Friedrich NietzscheDer Philosoph und Philologe Friedrich Nietzsche (1844-1900) trat als radikaler Kritiker christlich-abendländischer Wertvorstellungen hervor.In einer Umwertung aller Werte propagierte er den neuen Typus des Übermenschen", der Jenseits von Gut und Böse (1886), d.h. unabhängig von traditionellen Normensystemen, zu einer Versöhnung des Gegensatzes von geistiger und triebhafter Existenz (apollinischem und dionysischem Prinzip) gelangen könne. |
Leben und Werk
Nietzsche wurde am 15. Oktober 1844 in Röcken bei Lützen geboren.

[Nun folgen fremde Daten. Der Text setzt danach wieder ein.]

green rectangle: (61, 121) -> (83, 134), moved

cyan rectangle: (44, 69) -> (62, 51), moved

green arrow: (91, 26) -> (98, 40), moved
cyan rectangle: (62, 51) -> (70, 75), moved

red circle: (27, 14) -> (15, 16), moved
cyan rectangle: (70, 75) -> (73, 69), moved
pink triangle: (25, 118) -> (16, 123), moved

Im Alter von fünf Jahren verlor er seinen Vater, einen lutherischen Pfarrer, und wurde von seiner Mutter in einem Haushalt erzogen, in dem auch seine Großmutter, zwei Tanten und seine Schwester lebten. Nach dem Studium der klassischen Philologie in Bonn folgte er seinem Lehrer F. W. Ritschl nach Leipzig und erhielt 1869 auf dessen Empfehlung eine Professur für klassische Philologie an der Universität Basel, die er im Alter von 24 Jahren antrat. Nietzsches Gesundheitszustand, insbesondere ein schweres Augenleiden, zwang ihn 1879 dazu, seine Professur aufzugeben. Die darauffolgenden zehn Jahre lebte er als freier Philosoph an verschiedenen Orten, u. a. in Venedig, Genua, Rapollo und Nizza. Nach einem psychischen Zusammenbruch 1889 fiel Nietzsche in geistige Umnachtung. Er starb am 25. August 1900 in Weimar.

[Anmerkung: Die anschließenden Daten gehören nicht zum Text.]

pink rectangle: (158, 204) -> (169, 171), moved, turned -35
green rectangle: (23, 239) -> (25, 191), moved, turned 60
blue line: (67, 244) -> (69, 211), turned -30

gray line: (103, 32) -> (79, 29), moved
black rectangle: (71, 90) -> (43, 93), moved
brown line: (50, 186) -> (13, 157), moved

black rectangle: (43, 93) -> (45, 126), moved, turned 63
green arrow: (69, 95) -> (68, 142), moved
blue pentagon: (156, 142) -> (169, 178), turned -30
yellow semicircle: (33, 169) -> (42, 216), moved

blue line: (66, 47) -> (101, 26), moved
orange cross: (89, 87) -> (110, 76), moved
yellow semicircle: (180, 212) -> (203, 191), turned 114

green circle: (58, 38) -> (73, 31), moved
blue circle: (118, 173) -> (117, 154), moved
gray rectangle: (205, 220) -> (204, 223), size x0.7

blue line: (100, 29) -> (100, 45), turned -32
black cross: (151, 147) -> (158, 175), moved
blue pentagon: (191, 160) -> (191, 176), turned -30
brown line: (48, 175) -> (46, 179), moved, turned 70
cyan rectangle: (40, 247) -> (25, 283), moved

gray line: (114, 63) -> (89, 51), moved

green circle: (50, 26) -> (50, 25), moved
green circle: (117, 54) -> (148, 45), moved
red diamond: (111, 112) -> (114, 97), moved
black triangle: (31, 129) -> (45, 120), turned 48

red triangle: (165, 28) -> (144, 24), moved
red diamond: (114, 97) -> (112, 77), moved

Neben dem Einfluß der altgriechischen Kultur, vor allem der Philosophie Platons und Aristoteles, wurde Nietzsche von dem Philosophen Arthur Schopenhauer, der Evolutionstheorie und seiner Freundschaft mit dem Komponisten Richard Wagner geprägt.
Nach Nietzsche haben die traditionellen Werte, wie sie sich vor allem im Christentum finden, ihre Gültigkeit verloren. Dieser Prozeß ist für ihn Ausdruck des Nihilismus, den er auf die Formel bringt: "Gott ist tot". Nietzsche versteht die christlichen Werte als Ausdruck einer "Sklavenmoral", die aus den Ressentiments der Schwachen hervorgegangen sei. Er behauptete, daß neue Werte geschaffen werden könnten, um die traditionellen zu ersetzen. Die Erörterung dieser Möglichkeit führte zu seinem Entwurf des Übermenschen.

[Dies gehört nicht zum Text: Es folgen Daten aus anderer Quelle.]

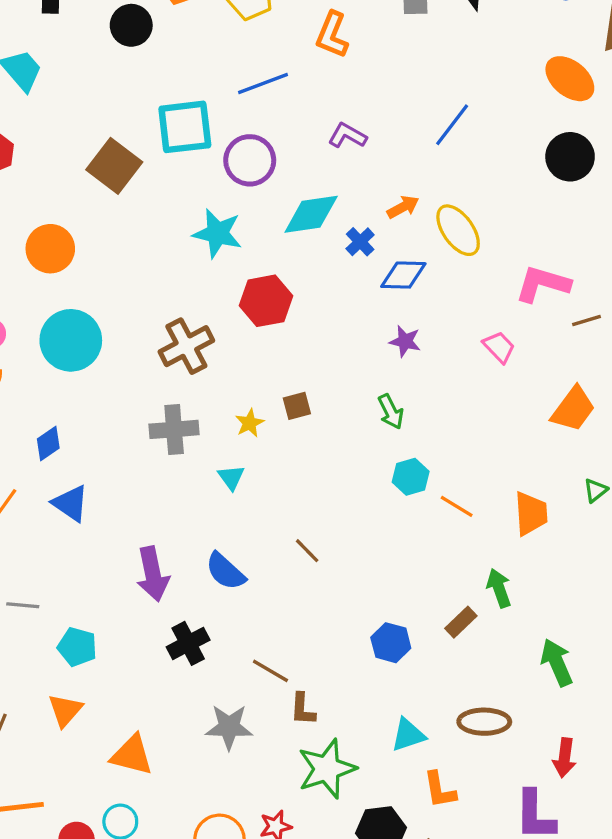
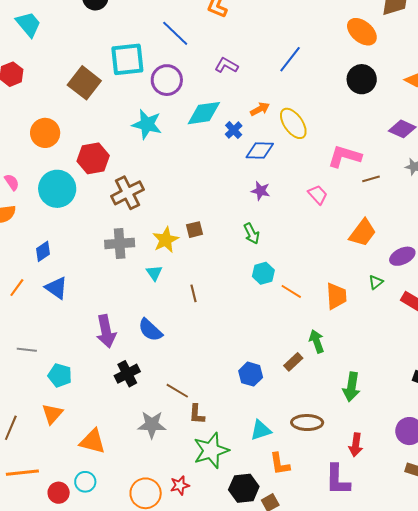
blue line: (263, 84) -> (175, 33), turned 64
red hexagon: (266, 301) -> (93, 158), moved
yellow star: (250, 423) -> (166, 240), size x1.5
brown line: (307, 551) -> (194, 293), moved, turned 30
green arrow: (557, 662) -> (351, 387), turned -148

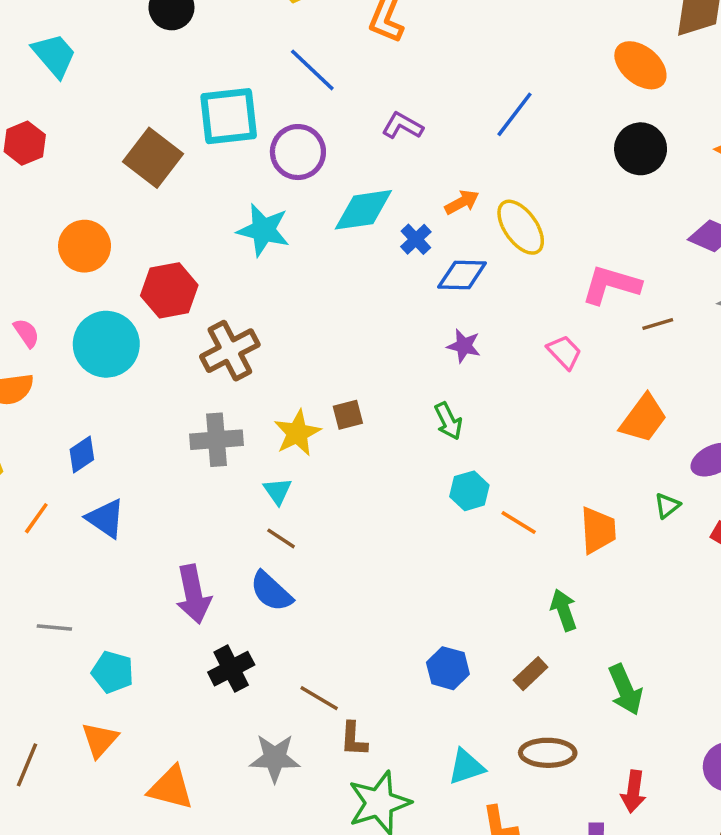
brown line: (194, 293) -> (281, 538), moved, turned -42
brown rectangle: (293, 362) -> (531, 674), moved
green arrow: (351, 387) -> (625, 690), turned -32

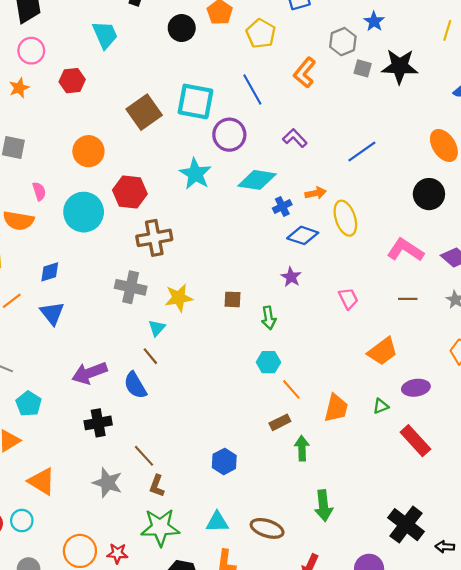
pink L-shape: (611, 285) -> (405, 250), moved
brown square: (348, 415) -> (233, 299), moved
purple arrow: (193, 594) -> (90, 373), turned 64
brown rectangle: (531, 674) -> (280, 422), moved

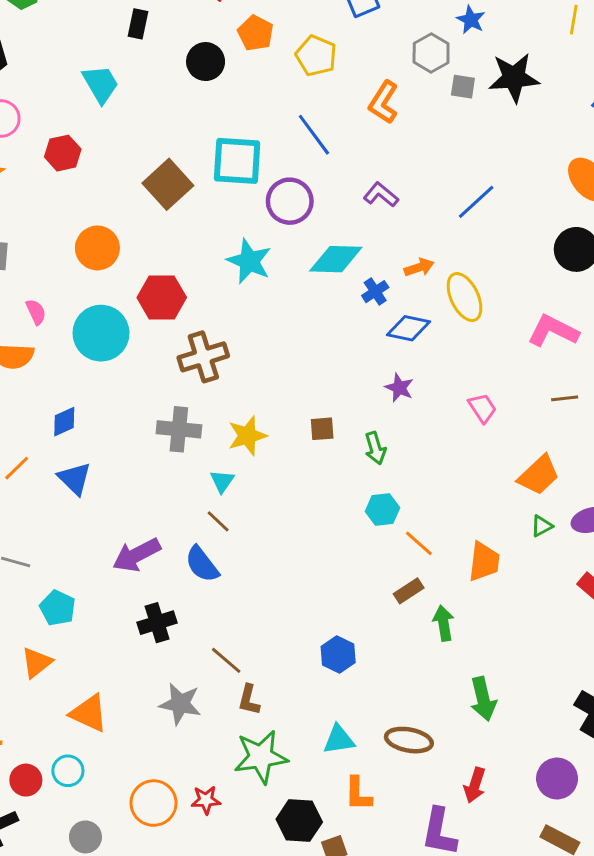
green triangle: (381, 406) -> (542, 526), moved

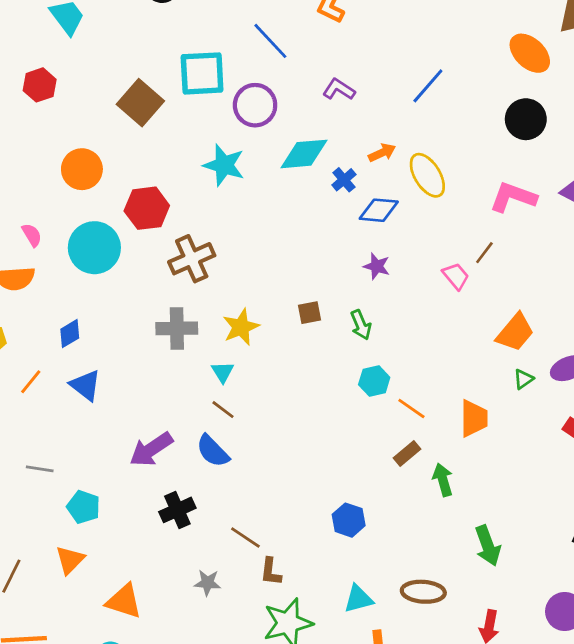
brown line: (565, 398) -> (484, 253), moved, turned -40
gray star: (180, 704) -> (207, 583), size x0.7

Laut Nietzsche verhielten sich die Massen, die er auch die Herde nannte, traditionskonform, während sein idealer Übermensch selbstsicher, unabhängig und individualistisch sei. Er sei zu tiefen Gefühlen fähig, beherrsche aber seine Leidenschaften mittels der Vernunft. Statt sich auf den Lohn in einer kommenden Welt zu verlassen, wie er von der Religion versprochen werde, richte er seine Aktivitäten auf das Diesseits und bejahe das Leben, und darin auch Leid und Schmerz als Teil der menschlichen Existenz. Nietzsches Übermensch ist selbst der Schöpfer der Werte, einer "Herrenmoral", die die Stärke und Unabhängigkeit dessen widerspiegelt, der sich von allen ihm auferlegten Werten befreit und nur die Werte annimmt, zu denen er sich selbst entschieden hat.
Nietzsche behauptete, daß sich alles menschliche Verhalten aus dem Willen zur Macht herleite. Positiv verstanden, handele es sich dabei nicht einfach um Macht über andere, sondern um die Macht über sich selbst als Voraussetzung für die eigene Schaffenskraft. Diese Macht manifestiere sich in der Unabhängigkeit, Kreativität und Originalität des Übermenschen. Obwohl Nietzsche ausdrücklich verneint, daß es solche Übermenschen bereits gegeben habe, erwähnt er doch einige Menschen, die er als Vorbilder ansieht: Sokrates, Jesus Christus, Leonardo da Vinci, Michelangelo, Shakespeare, Goethe, Julius Caesar und Napoleon.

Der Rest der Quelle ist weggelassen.